[DATASET — start]

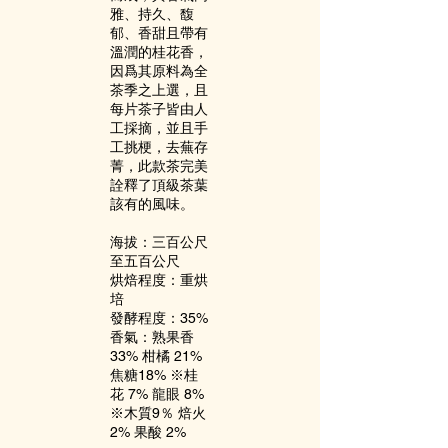
雅、持久、馥
郁、香甜且帶有
溫潤的桂花香，
因爲其原料為全
茶季之上選，且
每片茶子皆由人
工採摘，並且手
工挑梗，去蕪存
菁，此款茶完美
詮釋了頂級茶葉
該有的風味。
海拔：三百公尺
至五百公尺
烘焙程度：重烘
培
發酵程度：35%
香氣：熟果香
33% 柑橘 21%
焦糖18% ※桂
花 7% 龍眼 8%
※木質9％ 焙火
2% 果酸 2%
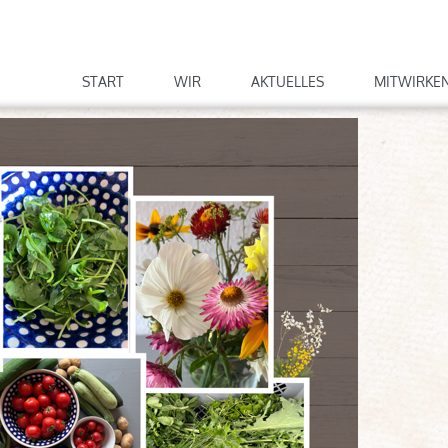
START
WIR
AKTUELLES
MITWIRKE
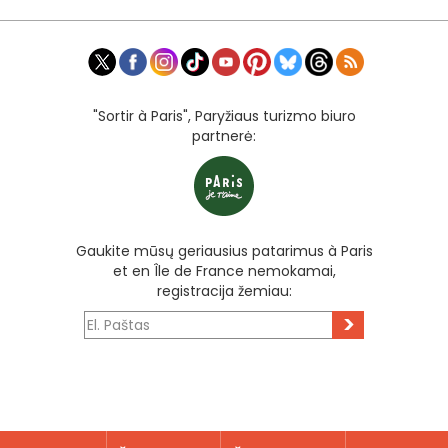
"Sortir à Paris", Paryžiaus turizmo biuro
partnerė:
Gaukite mūsų geriausius patarimus à Paris
et en Île de France nemokamai,
registracija žemiau:
>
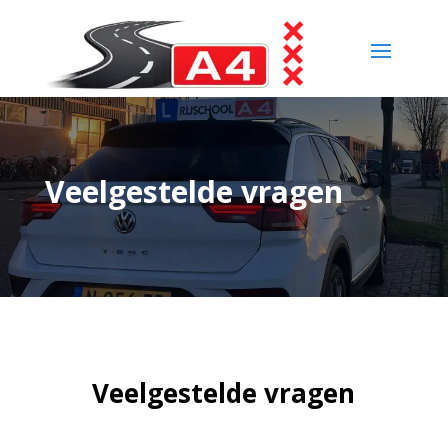
Veelgestelde vragen
Veelgestelde vragen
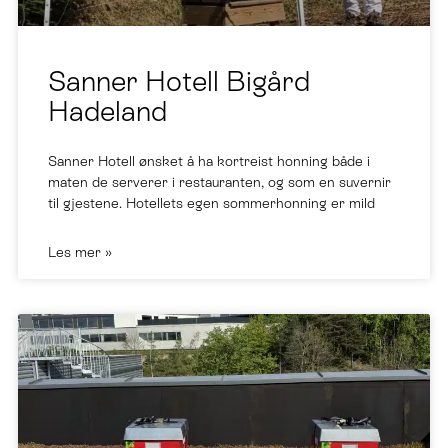
Sanner Hotell Bigård
Hadeland
Sanner Hotell ønsket å ha kortreist honning både i
maten de serverer i restauranten, og som en suvernir
til gjestene. Hotellets egen sommerhonning er mild
Les mer »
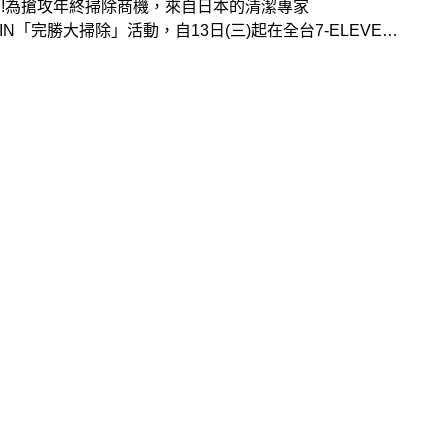
!為搶攻年終掃除商機，來自日本的清潔專家
KIN「完勝大掃除」活動，自13日(三)起在全台7-ELEVEN
正式啟動。此次集合最熱賣日本明星掃除工具、清潔劑、除
商品..等共計14種品項，分別在全台6800家門市貨架及預
務同步登場，優惠活動則有任選商品買一送一、單品兩入組
或超值量販價優惠等，一應俱全。而為了滿足從跨年到農曆
的各種清潔打掃需求，此檔活動將延續到 2024年2月6日
為止，預計此波將會帶動該結構業績成長超過2成。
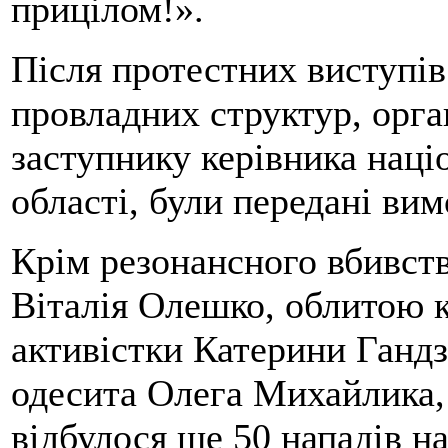
прицілом!».
Після протестних виступів 
провладних структур, орган
заступнику керівника націо
області, були передані ви
Крім резонансного вбивст
Віталія Олешко, облитою 
активістки Катерини Ганд
одесита Олега Михайлика, 
відбулося ще 50 нападів на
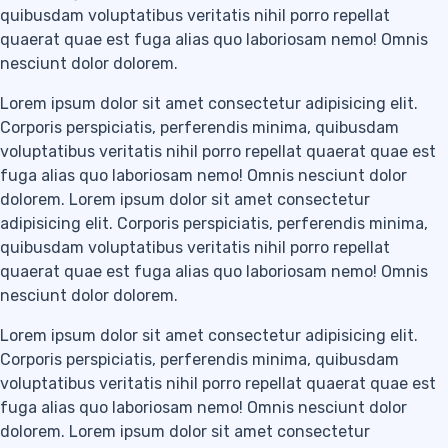
quibusdam voluptatibus veritatis nihil porro repellat
quaerat quae est fuga alias quo laboriosam nemo! Omnis
nesciunt dolor dolorem.
Lorem ipsum dolor sit amet consectetur adipisicing elit.
Corporis perspiciatis, perferendis minima, quibusdam
voluptatibus veritatis nihil porro repellat quaerat quae est
fuga alias quo laboriosam nemo! Omnis nesciunt dolor
dolorem. Lorem ipsum dolor sit amet consectetur
adipisicing elit. Corporis perspiciatis, perferendis minima,
quibusdam voluptatibus veritatis nihil porro repellat
quaerat quae est fuga alias quo laboriosam nemo! Omnis
nesciunt dolor dolorem.
Lorem ipsum dolor sit amet consectetur adipisicing elit.
Corporis perspiciatis, perferendis minima, quibusdam
voluptatibus veritatis nihil porro repellat quaerat quae est
fuga alias quo laboriosam nemo! Omnis nesciunt dolor
dolorem. Lorem ipsum dolor sit amet consectetur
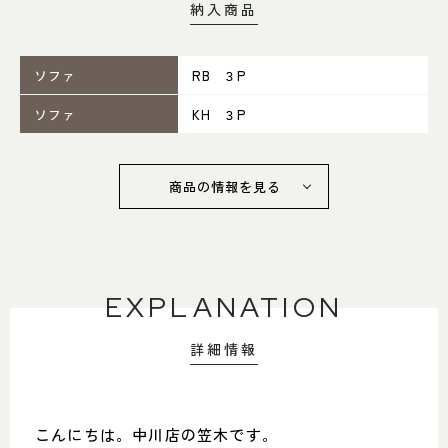
納入商品
052-361-5551
タップで電話をかける
ソファ
RB ３P
ソファ
KH ３P
名東店
住所
〒465-0057 名古屋市名東区陸
商品の情報を見る
前町26
Google map
営業時間
平日 11：00～18：00
土・日・祝 11：00～19：00
定休日
水曜日（祝日は営業）
EXPLANATION
052-734-8477
詳細情報
タップで電話をかける
こんにちは。中川店の笠木です。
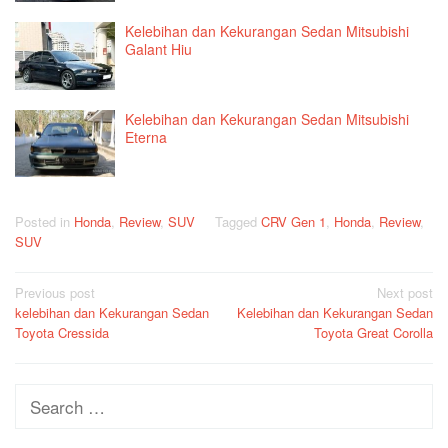
Kelebihan dan Kekurangan Sedan Mitsubishi
Galant Hiu
Kelebihan dan Kekurangan Sedan Mitsubishi
Eterna
Posted in
Honda
,
Review
,
SUV
Tagged
CRV Gen 1
,
Honda
,
Review
,
SUV
Post
Previous post
Next post
kelebihan dan Kekurangan Sedan
Kelebihan dan Kekurangan Sedan
navigation
Toyota Cressida
Toyota Great Corolla
Search
for:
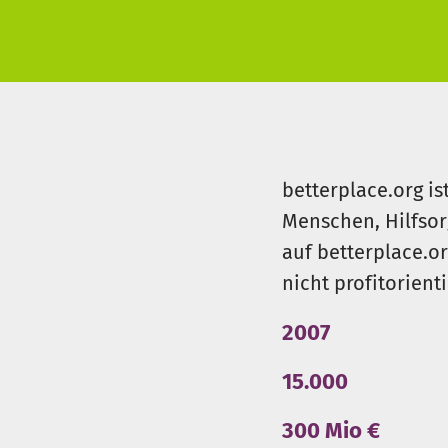
Hierfür haben wir auf dieser 
Fütterungskosten und Tierarzt
Für uns ist jedes Leben lebens
Dein HAR-Team ❤️
betterplace.org is
Menschen, Hilfsor
auf betterplace.o
nicht profitorient
2007
15.000
300 Mio €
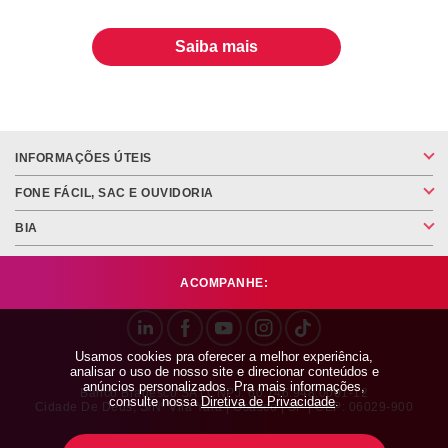
Saiba mais
INFORMAÇÕES ÚTEIS
FONE FÁCIL, SAC E OUVIDORIA
BIA
ACOMPANHE:
Usamos cookies pra oferecer a melhor experiência,
analisar o uso de nosso site e direcionar conteúdos e
anúncios personalizados. Pra mais informações,
Banco Bradesco SA | CNPJ: 60.746.948.0001-12
consulte nossa
Diretiva de Privacidade
.
Cidade De Deus, S/nº Vila Yara | Osasco | SP | CEP: 06029-900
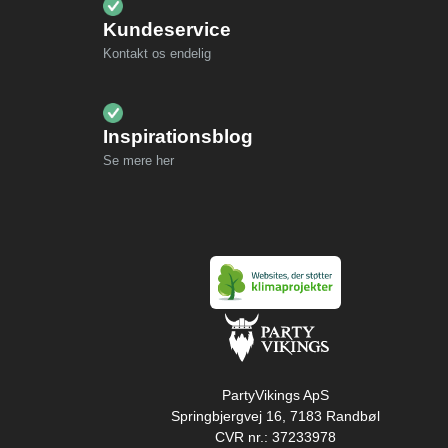
Kundeservice
Kontakt os endelig
Inspirationsblog
Se mere her
PartyVikings ApS
Springbjergvej 16, 7183 Randbøl
CVR nr.: 37233978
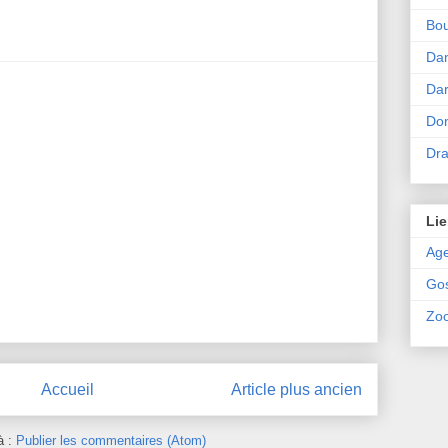
Bou
Da
Dar
Don
Dr
Lie
Ag
Go
Zoo
Accueil
Article plus ancien
à :
Publier les commentaires (Atom)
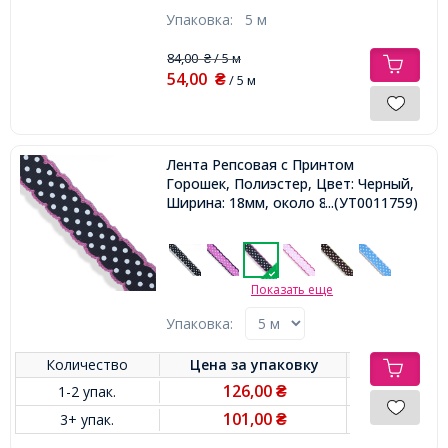
Упаковка:
5 м
84,00
/ 5 м
₴
54,00
₴
/ 5 м
Лента Репсовая с Принтом
Горошек, Полиэстер, Цвет: Черный,
Ширина: 18мм, около 85м/катушка,
...(УТ0011759)
Показать еще
Упаковка:
Количество
Цена за
упаковку
126,00
1-2 упак.
₴
101,00
3+ упак.
₴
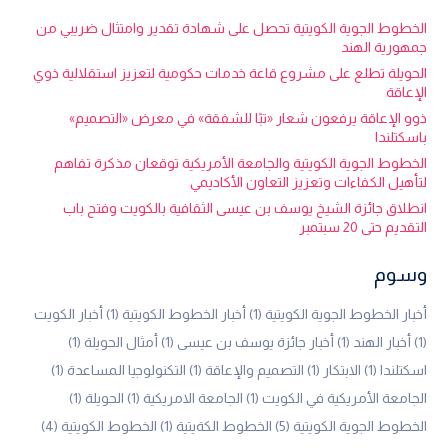
الخطوط الجوية الكويتية تحصل على شهادة تقدير وامتثال ضريبي من
جمهورية الهند
الحويلة تطلع على مشروع قاعة خدمات حكومية لتعزيز استقلالية ذوي
الإعاقة
ذوو الإعاقة يرفعون شعار «تبًا للشفقة» في معرض «التصميم»
باسكتلندا
الخطوط الجوية الكويتية والجامعة الأمريكية توقعان مذكرة تفاهم
لتأهيل الكفاءات وتعزيز التعاون الأكاديمي
انطلاق جائزة الشيخ يوسف بن عيسى الثقافية بالكويت وفتح باب
التقديم حتى 20 سبتمبر
وسوم
أخبار الخطوط الجوية الكويتية
(1)
أخبار الخطوط الكويتية
(1)
أخبار الكويت
(1)
أخبار الهند
(1)
أخبار جائزة يوسف بن عيسى
(1)
أمثال الحويلة
(1)
اسكتلندا
(1)
الابتكار
(1)
التصميم والإعاقة
(1)
التكنولوجيا المساعدة
(1)
الجامعة الأمريكية في الكويت
(1)
الجامعة الامريكية
(1)
الحويلة
(1)
الخطوط الجوية الكويتية
(5)
الخطوط الكةيتية
(1)
الخطوط الكويتية
(4)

[DATASET — finish]

Retype the portion of the data above that starts on the line with "لتأهيل الكفاءات وتعزيز التعاون الأكاديمي" and finishes on the line with "أمثال الحويلة", including both of those lines.

◆ **RESULT OF THE EXERCISE**:
لتأهيل الكفاءات وتعزيز التعاون الأكاديمي
انطلاق جائزة الشيخ يوسف بن عيسى الثقافية بالكويت وفتح باب
التقديم حتى 20 سبتمبر
وسوم
أخبار الخطوط الجوية الكويتية
(1)
أخبار الخطوط الكويتية
(1)
أخبار الكويت
(1)
أخبار الهند
(1)
أخبار جائزة يوسف بن عيسى
(1)
أمثال الحويلة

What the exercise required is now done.